During the Inquisition, the first step in extracting a confession or recantation of heresy was to show the accused the instruments to be used in the next stage. A glance at tongs, or the rack, and many would sing on the spot.
So it was this week. The Fed inflicted no pain at all, just talked about the potential decision ahead, not yet made, considering at some point, maybe, depending, and if made, whenever, just a little pinch.
You’d have thought every bond trader on the planet had been hanged upside down by precious body parts. However, even their shrieking was hard to hear above the yammering by the alternate-universe mobs.
First, reality, then the choirs of confusion.
Fed Chairman Ben Bernanke, visibly exhausted, did very smart things this week. Talk of tapering quantitative easing (“QE”) exposes any parties excessively leveraged, deflating the bubble potential in QE.
And some are: A group of REITs has a couple hundred billion bet on MBS leveraged with short borrowing, and junk bonds are too hot. Stocks … all you need to know about silliness: Today marks the first three-day decline in stocks in all of 2013.
New York Fed President William Dudley laid out specifically how the Fed will exit the emergency.
- First: Taper buys of Treasurys and MBS (and he said tapering is even-money with buying in bigger quantity).
- Second: Stop reinvesting payments received on bonds.
- Third: Begin to raise the overnight federal funds rate.
- Fourth: Maybe, if the economy really runs hot, sell some Treasurys, but in almost all events hold MBS until they mature.
Most professional observers chewed on the Fed all week long for sending a garbled message.
Look back a ways.

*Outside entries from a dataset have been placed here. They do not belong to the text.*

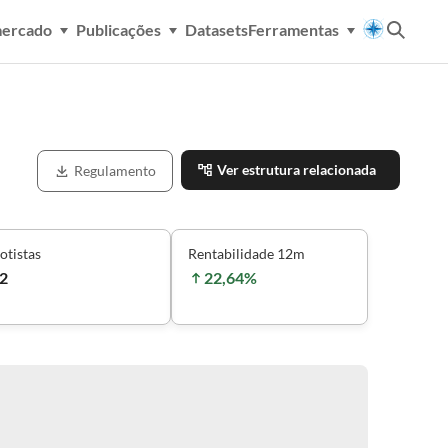
mercado
Publicações
Datasets
Ferramentas
Ver estrutura relacionada
Regulamento
otistas
Rentabilidade 12m
2
22,64%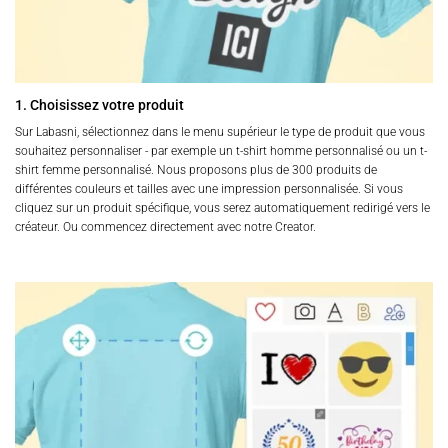
1. Choisissez votre produit
Sur Labasni, sélectionnez dans le menu supérieur le type de produit que vous
souhaitez personnaliser - par exemple un t-shirt homme personnalisé ou un t-
shirt femme personnalisé. Nous proposons plus de 300 produits de
différentes couleurs et tailles avec une impression personnalisée. Si vous
cliquez sur un produit spécifique, vous serez automatiquement redirigé vers le
créateur. Ou commencez directement avec notre Creator.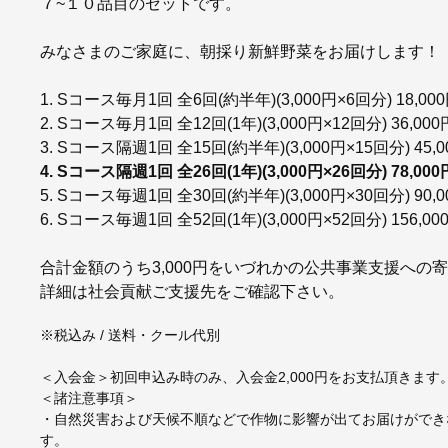
７~１０品目のセットです。
みなさまのご家庭に、朝採り新鮮野菜をお届けします！
1. Sコース毎月1回 全6回(約半年)(3,000円×6回分) 18,00
2. Sコース毎月1回 全12回(1年)(3,000円×12回分) 36,000
3. Sコース隔週1回 全15回(約半年)(3,000円×15回分) 45,0
4. Sコース隔週1回 全26回(1年)(3,000円×26回分) 78,000
5. Sコース毎週1回 全30回(約半年)(3,000円×30回分) 90,0
6. Sコース毎週1回 全52回(1年)(3,000円×52回分) 156,00
合計金額のうち3,000円をいづれかの公共事業支援への
詳細は社会貢献ご支援先をご確認下さい。
※税込み / 送料・クール代別
＜入会金＞初回申込み時のみ、入会金2,000円をお支払頂きます
＜諸注意事項＞
・自然災害および天候不順などで作物に影響が出てお届けができ
す。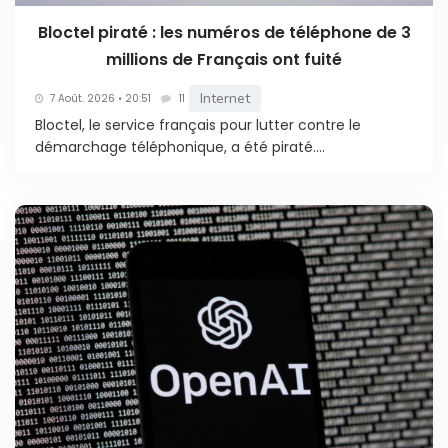
Bloctel piraté : les numéros de téléphone de 3
millions de Français ont fuité
Internet
7 Août. 2026 • 20:51
11
Bloctel, le service français pour lutter contre le
démarchage téléphonique, a été piraté....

Former Fed Chair Alan Greenspan was famous for obfuscation except when he really had something to say, and ran a one-man band. All others at the Fed were forbidden to speculate on policy.
In his last three years of an overlong, 17-year stay, Greenspan failed to listen to others about a credit bubble that damned near killed us.

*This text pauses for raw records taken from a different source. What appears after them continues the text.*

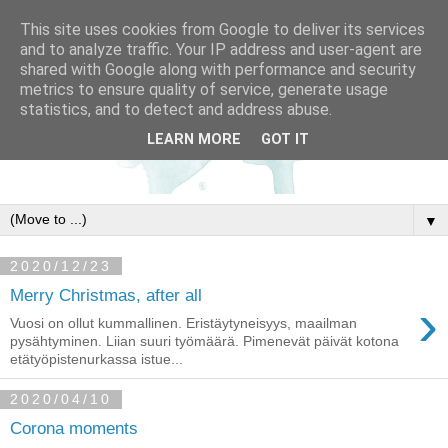
This site uses cookies from Google to deliver its services
and to analyze traffic. Your IP address and user-agent are
shared with Google along with performance and security
metrics to ensure quality of service, generate usage
statistics, and to detect and address abuse.
LEARN MORE
GOT IT
▼
2020/12/23
Merry Christmas, after all
›
Vuosi on ollut kummallinen. Eristäytyneisyys, maailman
pysähtyminen. Liian suuri työmäärä. Pimenevät päivät kotona
etätyöpistenurkassa istue...
2020/04/10
Corona moments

Bernanke introduced faculty-club style — everyone is allowed to argue their opinions and to vent. Far too many Fed-watchers still chase around the outlying speakers, the way dim hunting dogs can’t lay off rabbits.
The Fed did nothing more this week than to acknowledge new doubts lying in plain sight.
Nobody knows the slope or durability of recovery. At best, the economy might be entering the outer edge of self-sustainability.
In prior periods when the economy ran away from the Fed, the absolute precondition was a surge in credit, which today without QE is still contracting. Inflation appears to be falling for several reasons, but Bernanke was careful to say this week that long-term expectations are not declining.
Doubt creates volatility — true, up-down-up-down volatility.
The 10-year T-note, stabilized by QE in the second half of 2012 in the range 1.60 percent-1.85 percent, took three months this year to blow up to 2.05 percent, then 50 days to run all the way back down to 1.65 percent. From there, it zipped back up to 2.05 percent in just 20 days.
Expect more short-cycle wockety-tong.
Still, mortgage rates have yet to cross 4 percent, even though the yield spread between mortgage-backed securities (MBS) and 10-year Treasurys has widened. You can be certain the Fed does not like that widening. It’s a sign of ongoing distress in markets that still prefer ultimate safety.
Making all of this so difficult to process: the expensive-suited, highly regarded and well-connected so seriously interviewed on the telly. They may as well be standing behind your head slamming a ladle into a skillet.
They’ve just about worn out the money-printing-inflation line, so now ooze to arguing the inevitable failure of central banks.
Another group intones the failure of austerity and the need for stimulus, although the world is drowning in the deflationary excess production and debt born of runaway stimulus.
One top twit after another imputes Japan’s situation to ours, or to Europe’s, or to China’s, or vice versa. All four are very different.
The U.S. economy is uncertain enough without adding imaginary threats from overheating or Fed tightening. Or by offering fantasy prescriptions. More volatility, yes, but slow recovery and low rates probably for years ahead.